### WORK ITEM
Look through the records below for the line with "Дитячий клуб Happy Life" and the line with "Dane Konta Bankowego", then return those lines and all lines between, exactly.

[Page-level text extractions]
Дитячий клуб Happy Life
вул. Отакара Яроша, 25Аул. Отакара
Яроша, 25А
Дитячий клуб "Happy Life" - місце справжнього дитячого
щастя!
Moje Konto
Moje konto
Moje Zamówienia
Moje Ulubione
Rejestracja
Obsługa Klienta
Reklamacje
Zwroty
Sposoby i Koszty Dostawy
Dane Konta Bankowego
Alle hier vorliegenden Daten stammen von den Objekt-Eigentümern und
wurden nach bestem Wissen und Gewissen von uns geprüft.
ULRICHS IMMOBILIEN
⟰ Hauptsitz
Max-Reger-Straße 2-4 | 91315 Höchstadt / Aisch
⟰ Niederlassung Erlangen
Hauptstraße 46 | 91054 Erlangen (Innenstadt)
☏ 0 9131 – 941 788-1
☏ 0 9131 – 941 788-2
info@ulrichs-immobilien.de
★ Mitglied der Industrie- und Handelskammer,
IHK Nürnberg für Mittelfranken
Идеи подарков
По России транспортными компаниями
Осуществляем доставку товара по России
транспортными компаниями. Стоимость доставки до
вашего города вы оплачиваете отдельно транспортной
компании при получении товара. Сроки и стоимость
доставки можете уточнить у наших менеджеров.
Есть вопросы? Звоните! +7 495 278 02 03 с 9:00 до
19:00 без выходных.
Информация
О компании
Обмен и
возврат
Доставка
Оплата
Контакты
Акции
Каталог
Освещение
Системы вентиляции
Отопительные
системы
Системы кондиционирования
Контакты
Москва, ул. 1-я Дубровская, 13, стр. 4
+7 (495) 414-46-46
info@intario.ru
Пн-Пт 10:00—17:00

==

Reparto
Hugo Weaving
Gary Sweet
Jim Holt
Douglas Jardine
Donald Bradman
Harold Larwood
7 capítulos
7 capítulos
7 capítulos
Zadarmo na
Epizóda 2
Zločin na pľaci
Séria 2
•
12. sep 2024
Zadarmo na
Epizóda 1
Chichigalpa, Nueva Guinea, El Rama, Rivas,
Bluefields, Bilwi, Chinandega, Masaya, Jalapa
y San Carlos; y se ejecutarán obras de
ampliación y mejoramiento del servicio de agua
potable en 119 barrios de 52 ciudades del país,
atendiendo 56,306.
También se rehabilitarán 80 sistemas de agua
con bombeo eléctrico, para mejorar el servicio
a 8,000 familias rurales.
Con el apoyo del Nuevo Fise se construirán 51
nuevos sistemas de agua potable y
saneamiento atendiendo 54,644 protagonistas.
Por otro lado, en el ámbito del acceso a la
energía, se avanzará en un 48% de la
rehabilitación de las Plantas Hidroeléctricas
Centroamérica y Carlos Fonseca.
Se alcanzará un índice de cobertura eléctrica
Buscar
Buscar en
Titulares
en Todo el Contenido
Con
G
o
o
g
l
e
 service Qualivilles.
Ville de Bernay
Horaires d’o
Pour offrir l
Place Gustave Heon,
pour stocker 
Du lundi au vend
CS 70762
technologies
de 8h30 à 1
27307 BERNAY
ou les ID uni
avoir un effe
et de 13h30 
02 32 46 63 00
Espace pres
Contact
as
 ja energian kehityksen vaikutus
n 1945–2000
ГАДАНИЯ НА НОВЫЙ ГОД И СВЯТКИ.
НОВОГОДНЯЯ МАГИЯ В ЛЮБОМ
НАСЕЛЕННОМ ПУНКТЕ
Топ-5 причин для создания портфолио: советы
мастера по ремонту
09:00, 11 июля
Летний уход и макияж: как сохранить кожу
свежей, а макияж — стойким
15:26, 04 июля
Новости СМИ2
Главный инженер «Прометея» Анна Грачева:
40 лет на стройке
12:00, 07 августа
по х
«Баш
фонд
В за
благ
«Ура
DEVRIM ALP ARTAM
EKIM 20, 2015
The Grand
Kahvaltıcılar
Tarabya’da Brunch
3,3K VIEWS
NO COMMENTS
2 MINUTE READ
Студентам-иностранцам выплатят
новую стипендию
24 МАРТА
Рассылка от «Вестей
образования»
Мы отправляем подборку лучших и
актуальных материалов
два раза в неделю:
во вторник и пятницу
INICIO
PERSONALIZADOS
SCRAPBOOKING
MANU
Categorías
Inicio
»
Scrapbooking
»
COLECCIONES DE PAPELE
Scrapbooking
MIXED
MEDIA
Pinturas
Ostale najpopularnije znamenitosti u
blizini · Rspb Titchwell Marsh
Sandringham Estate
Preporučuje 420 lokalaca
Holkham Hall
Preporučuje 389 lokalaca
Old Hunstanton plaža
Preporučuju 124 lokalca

### RESPONSE TO THIS TASK
Дитячий клуб Happy Life
вул. Отакара Яроша, 25Аул. Отакара
Яроша, 25А
Дитячий клуб "Happy Life" - місце справжнього дитячого
щастя!
Moje Konto
Moje konto
Moje Zamówienia
Moje Ulubione
Rejestracja
Obsługa Klienta
Reklamacje
Zwroty
Sposoby i Koszty Dostawy
Dane Konta Bankowego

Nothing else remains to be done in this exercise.